The Run dialog box has been a core feature of the Windows operating system for many years. While it serves as a powerful tool for IT professionals to execute commands quickly and efficiently, it has also been leveraged by threat actors to launch malicious commands—and even entire scripts—with minimal user interaction.
Recently, there has been a significant increase in malicious websites attempting to trick users into pasting harmful scripts into the Run dialog box. This emerging tactic disguises itself as a CAPTCHA verification step to appear legitimate. Below is an example of what one of these fake CAPTCHAs look like.

Threat actors typically use powershell.exe, cmd.exe, or mshta.exe to execute their malicious scripts, which presents a valuable opportunity for detection and threat hunting.

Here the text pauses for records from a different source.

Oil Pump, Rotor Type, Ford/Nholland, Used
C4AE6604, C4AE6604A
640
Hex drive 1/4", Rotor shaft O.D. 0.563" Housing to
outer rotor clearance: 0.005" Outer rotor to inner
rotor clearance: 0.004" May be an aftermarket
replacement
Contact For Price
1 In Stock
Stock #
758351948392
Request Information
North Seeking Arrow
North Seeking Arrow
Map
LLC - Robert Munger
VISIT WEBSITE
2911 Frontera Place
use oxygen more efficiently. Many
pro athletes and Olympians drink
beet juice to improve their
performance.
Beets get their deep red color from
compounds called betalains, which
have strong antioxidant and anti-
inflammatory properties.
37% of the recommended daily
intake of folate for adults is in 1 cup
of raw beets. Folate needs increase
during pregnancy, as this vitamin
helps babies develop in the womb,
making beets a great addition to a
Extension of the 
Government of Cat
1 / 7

However, detecting commands specifically executed through the Run dialog box is challenging, as it’s difficult to distinguish them from other activities. From a process perspective, commands launched via the Run dialog typically originate from the explorer.exe parent process, making hunting difficult.

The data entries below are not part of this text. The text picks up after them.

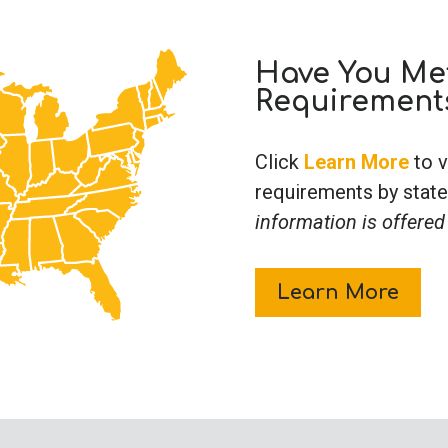
Have You Met
Requirement
Click
Learn More
to v
requirements by state
information is offered
Learn More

This reminded me of my preparation for the GCFE—SANS Forensic Examiner certification, where I learned that the Run dialog box history entries are stored in the Windows Registry under the RunMRU key. This is significant because if Sysmon or your EDR solution is configured to monitor this registry location, it becomes possible to hunt for and create detection rules based on activity originating from the Run dialog. Below is an example of a few test commands on my computer.

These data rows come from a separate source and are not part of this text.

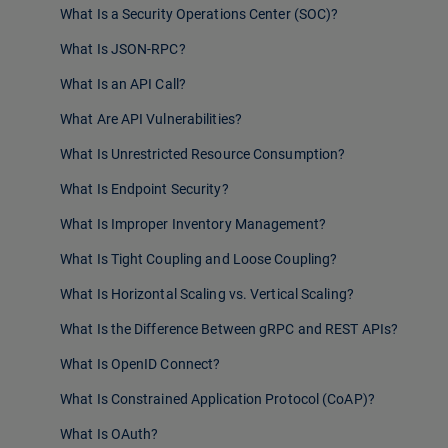
What Is a Security Operations Center (SOC)?
What Is JSON-RPC?
What Is an API Call?
What Are API Vulnerabilities?
What Is Unrestricted Resource Consumption?
What Is Endpoint Security?
What Is Improper Inventory Management?
What Is Tight Coupling and Loose Coupling?
What Is Horizontal Scaling vs. Vertical Scaling?
What Is the Difference Between gRPC and REST APIs?
What Is OpenID Connect?
What Is Constrained Application Protocol (CoAP)?
What Is OAuth?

HKCU\Software\Microsoft\Windows\CurrentVersion\Explorer\RunMRU

The individual RunMRU entries are labeled alphabetically (e.g., a, b, c, etc.), while the MRUList value indicates the order in which the commands were executed. For threat hunting purposes, we want to focus our analysis on the data stored in each entry, excluding the MRUList itself, as that’s where the actual commands are recorded.
Now we put it all together to build a query. This example will be in KQL for Microsoft Sentinel, but you can replicate the logic for any SIEM that logs the registry location:
DeviceRegistryEvents
| Where RegistryKey contains "Software\\Microsoft\\Windows\\CurrentVersion\\Explorer\\RunMRU"
| Where ActionType == "RegistryValueSet"
| Where RegistryValueName != "MRUList"
| Where RegistryValueData has_any ("powershell","mshta","cmd","curl","ftp","msiexec","wscript")
The previous query focused on identifying the applications being executed. Now, we can shift our attention to another query targeting the malicious tactics observed in these campaigns. Specifically, we’ve seen commands embedded with misleading comments designed to convince users that they are completing a legitimate “CAPTCHA” process. The image below illustrates examples of these comments—many of which include emojis to appear more authentic and engaging:

DeviceRegistryEvents
| Where RegistryKey contains "Software\\Microsoft\\Windows\\CurrentVersion\\Explorer\\RunMRU"
| Where ActionType == "RegistryValueSet"
| Where RegistryValueName != "MRUList"
| Where RegistryValueData has_any ("CAPTCHA","robot","verify","verification")
These queries should serve as a solid starting point for a valuable threat hunt and the development of custom detection rules within your organization. I hope you found this information helpful and actionable. Happy hunting!